Desapasionado, entregado totalmente a su deber. Antes de despedirlo le
preguntó:
- ¿Qué hubieras
hecho tú si te hallaras en posesión de una cosa deseada que te proporcionara
todo lo que puedes ansiar en este mundo?
- Trataría...
de quedarme con ella - respondió el robot, oscilando las luces rojas de su
cúpula antes de irse tambaleando sobre el Gran Cementerio.
- Sí - dijo
John Auden -, pero eso no puede ser.
Synthia no le
comprendió, y en aquel trigésimo primer día volvieron al lugar donde había
vivido durante un mes, y él sintió que le estaba invadiendo el terror
indescriptible de la muerte.
Ella fue más
exquisita que nunca, pero él temía este encuentro final.
- Te amo - dijo
por último, pues era una palabra que no la había dicho antes, y ella le besó.
- Lo sé - le
dijo ella -, John Auden, dime una cosa. ¿Qué es lo que te esclarece de los
demás? ¿Por qué sabes de las cosas ajenas a la vida más de lo que el hombre
mortal debe saber? ¿Cómo fue posible que llegaras hasta mí aquella primera
noche sin yo apercibirme de ello?
- Porque mi ser
está ya muerto - le dijo -. ¿No te das cuenta de ello cuando me miras a los
ojos?
- No lo
comprendo - respondió ella.
- Bésame y
olvídalo - dijo él -. Es mejor así.
Pero ella
sentía curiosidad y le preguntó:
- ¿Cómo
consigues entonces guardar el equilibrio entre la vida y lo que no es vida, eso
que mantiene consciente a tu ser muerto?
- Porque
existen unos controles dentro de este cuerpo que, desgraciadamente, ocupo.
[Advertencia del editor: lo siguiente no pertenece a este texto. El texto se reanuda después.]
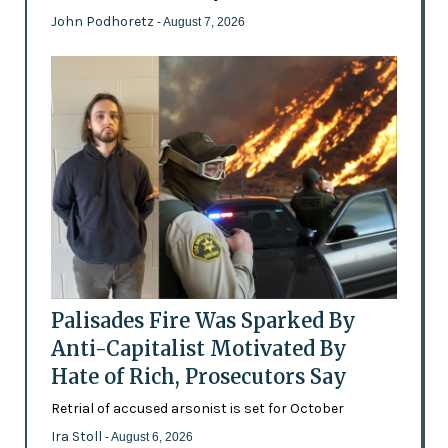
John Podhoretz
- August 7, 2026
Palisades Fire Was Sparked By
Anti-Capitalist Motivated By
Hate of Rich, Prosecutors Say
Retrial of accused arsonist is set for October
Ira Stoll
- August 6, 2026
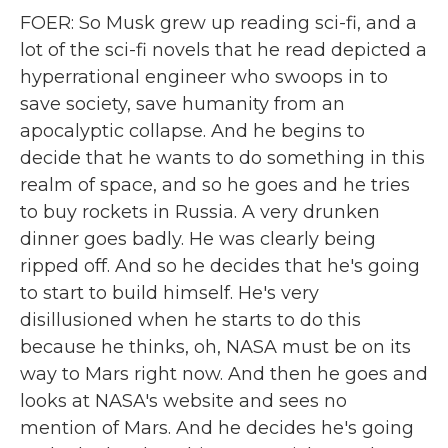
FOER: So Musk grew up reading sci-fi, and a
lot of the sci-fi novels that he read depicted a
hyperrational engineer who swoops in to
save society, save humanity from an
apocalyptic collapse. And he begins to
decide that he wants to do something in this
realm of space, and so he goes and he tries
to buy rockets in Russia. A very drunken
dinner goes badly. He was clearly being
ripped off. And so he decides that he's going
to start to build himself. He's very
disillusioned when he starts to do this
because he thinks, oh, NASA must be on its
way to Mars right now. And then he goes and
looks at NASA's website and sees no
mention of Mars. And he decides he's going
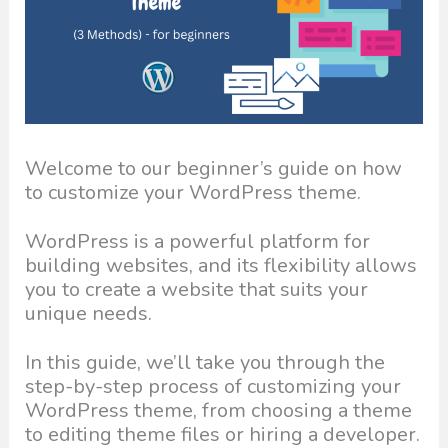
Welcome to our beginner’s guide on how
to customize your WordPress theme.
WordPress is a powerful platform for
building websites, and its flexibility allows
you to create a website that suits your
unique needs.
In this guide, we’ll take you through the
step-by-step process of customizing your
WordPress theme, from choosing a theme
to editing theme files or hiring a developer.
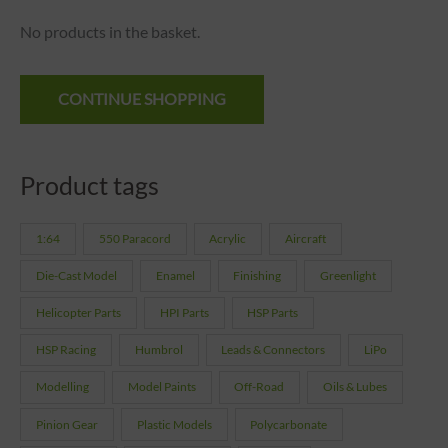
No products in the basket.
CONTINUE SHOPPING
Product tags
1:64
550 Paracord
Acrylic
Aircraft
Die-Cast Model
Enamel
Finishing
Greenlight
Helicopter Parts
HPI Parts
HSP Parts
HSP Racing
Humbrol
Leads & Connectors
LiPo
Modelling
Model Paints
Off-Road
Oils & Lubes
Pinion Gear
Plastic Models
Polycarbonate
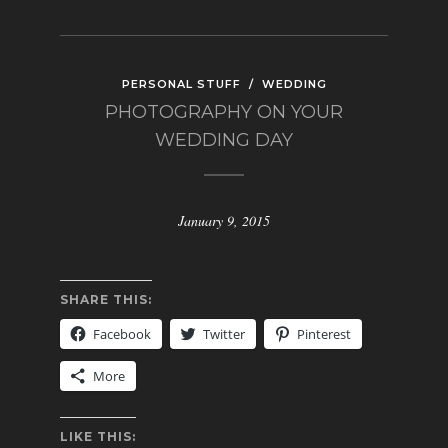
PERSONAL STUFF
/
WEDDING
PHOTOGRAPHY ON YOUR
WEDDING DAY
January 9, 2015
SHARE THIS:
Facebook
Twitter
Pinterest
More
LIKE THIS:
Si
tocas debajo de mi axila izquierda, mis pulmones cesarán de respirar y mi
corazón dejará de latir. Ello pondría en funcionamiento un sistema
electromecánico aquí instalado (invisible para ti, lo sé) semejante al que
llevan mis robots. En esto consiste mi vida estando muerto. Yo mismo lo pedí
porque temía el olvido. Yo mismo me ofrecí voluntario como sepulturero del
universo, porque aquí no hay nadie que pueda verme y se horrorice de mi aspecto
cadavérico. Por eso soy quien soy. Bésame y acaba.
Pero habiendo
tomado la forma de mujer, o tal vez siéndolo, la faioli llamada Synthia sintió
curiosidad y dijo:
- ¿En este
sitio?
Y le tocó
debajo de la axila izquierda.
Hecho esto, él
se desvaneció de la vista y con ello, también, supo una vez más la fría lógica
existente fuera de las emociones. A causa de ello, también, no tuvo necesidad
de tocarse el punto crítico.
En vez de ello,
él se quedó contemplando cómo ella le buscaba por el lugar que antes había
estado vivo.
La faioli
escrutó los lugares más recónditos y al ver que no podía encontrar a ningún
hombre viviente sollozó horriblemente, una vez más, como hiciera aquella noche
en que él la encontró.
Luego, sus alas
comenzaron a revolotear débilmente, una y otra vez, recobrando su anterior
existencia. Su rostro se disolvió y su cuerpo se fue fundiendo lentamente. Más
tarde, la torre de chispas que había junto a él se fue disipando, y pasada la
insensata noche en que le fue posible distinguir distancias y calcular
perspectivas nuevamente, él empezó a buscarla.
Y ésta es la
historia de John Auden, el único hombre que pudo amar a una faioli y logró
vivir (si así se le puede llamar) para contarlo. Nadie conoce la historia mejor
que yo.
Jamás ha podido
encontrar un remedio. Y yo sé que John Auden pasea por el Cañón de la Muerte,
meditando sobre los esqueletos y, a veces, se para junto a la roca donde la
encontró, busca algo jugoso que ya no está allí y desea hallar una explicación.
Es que es así,
y la moral puede que consista en que la vida (y quizás también el amor) sea más
fuerte que su continente, pero nunca más fuerte que su contenido. Mas es
solamente la faioli quien podría asegurarlo, y ésta ya no volverá.